- Lakelands
- Coordinates: 32°57′40″S 151°39′00″E﻿ / ﻿32.961°S 151.650°E
- Population: 1,445 (2021 census)
- • Density: 1,810/km^{2} (4,680/sq mi)
- Postcode(s): 2282
- Area: 0.8 km^{2} (0.3 sq mi)
- Location: 16 km (10 mi) SW of Newcastle ; 6 km (4 mi) W of Charlestown ;
- LGA(s): City of Lake Macquarie
- Parish: Kahibah
- State electorate(s): Lake Macquarie
- Federal division(s): Shortland
Suburbs around Lakelands:
| Macquarie Hills | Macquarie Hills | Cardiff South |
| Warners Bay | Lakelands | Warners Bay |
|  | Warners Bay |  |

= Lakelands, New South Wales =

Lakelands is a residential suburb of the City of Lake Macquarie, New South Wales, Australia 16 km south-west of Newcastle's central business district near the northern end of Lake Macquarie.

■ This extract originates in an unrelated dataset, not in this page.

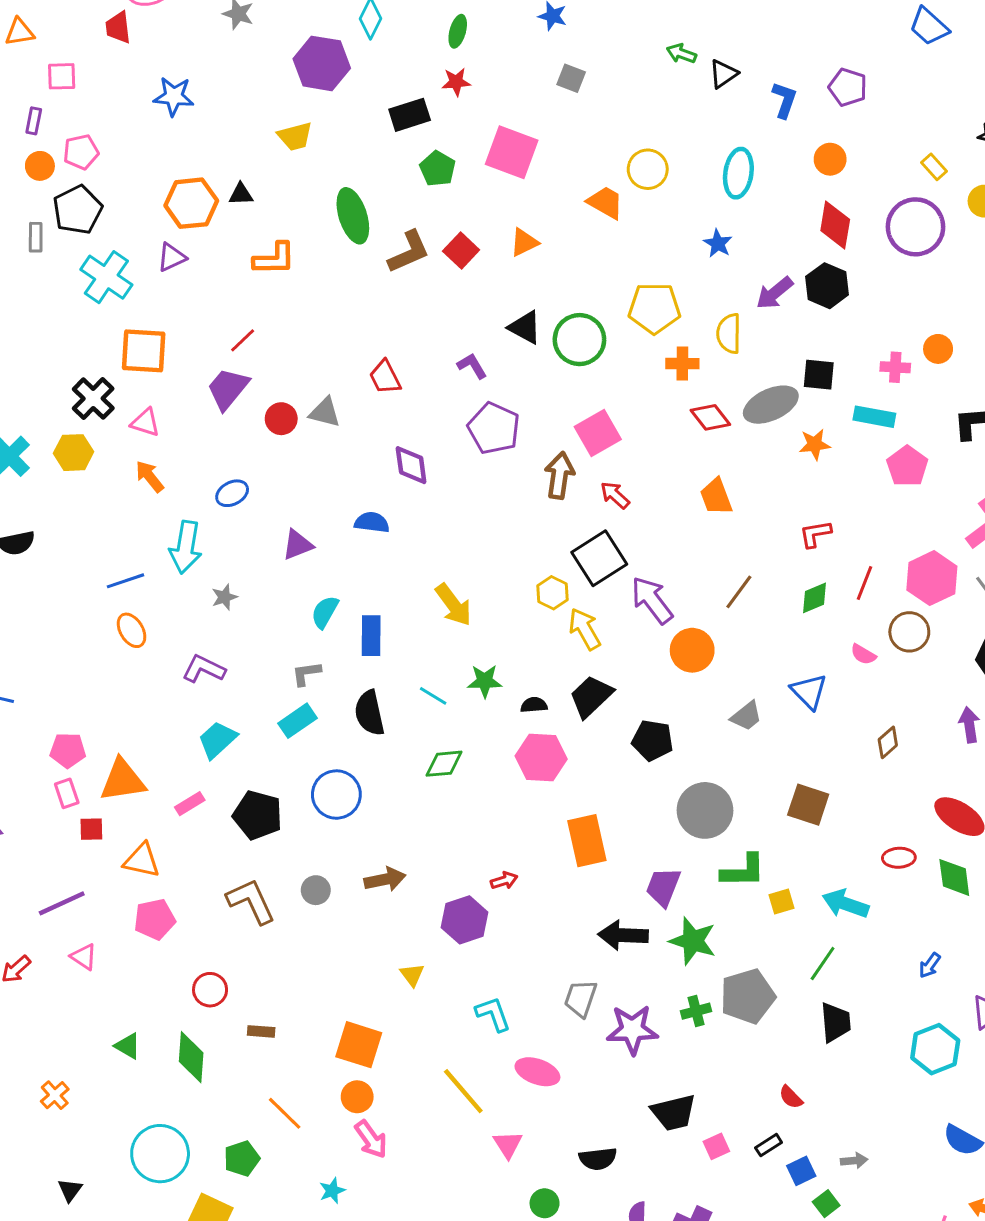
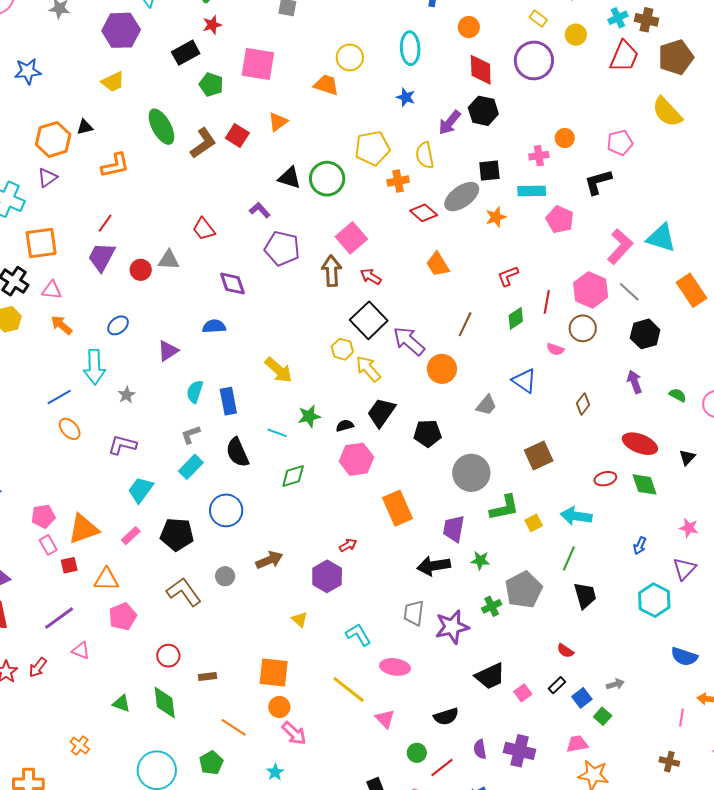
brown square: (808, 805) -> (539, 456), turned -32
green star: (693, 941) -> (480, 560), size x0.6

It is part of the City of Lake Macquarie west ward, and was formerly part of Warners Bay.

==History==
Along Ambleside Circuit, the suburb's main street, is "Lakelands Business Centre". There is a variety of small businesses including a cafe, barber and psychiatrist. There is a tennis court, playground and also a cricket field in the south of Lakelands.

In 2015, Lakelands was expanded into a former bush area, adding a residential area to the west of the suburb, bordering Warners Bay.